§ **Data**:
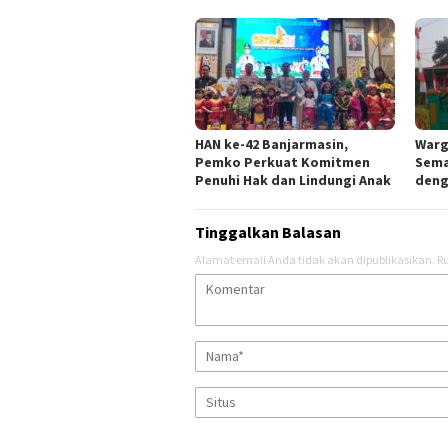
HAN ke-42 Banjarmasin,
Warg
Pemko Perkuat Komitmen
Sema
Penuhi Hak dan Lindungi Anak
deng
Tinggalkan Balasan
Alamat email Anda tidak akan dipublikasikan.
Ru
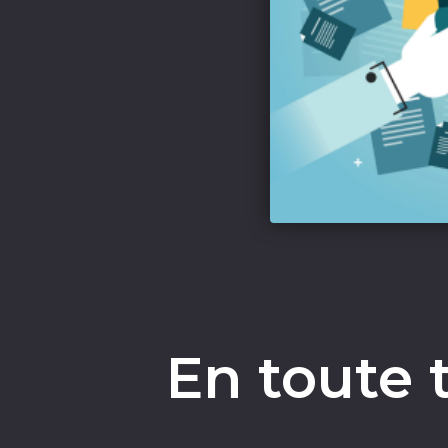
En toute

§ **Task item**: Set down the whole listing exactly as given, except for the pictures.

§ **Solution to this problem**:
HAN ke-42 Banjarmasin,
Warg
Pemko Perkuat Komitmen
Sema
Penuhi Hak dan Lindungi Anak
deng
Tinggalkan Balasan
Alamat email Anda tidak akan dipublikasikan.
Ru
En toute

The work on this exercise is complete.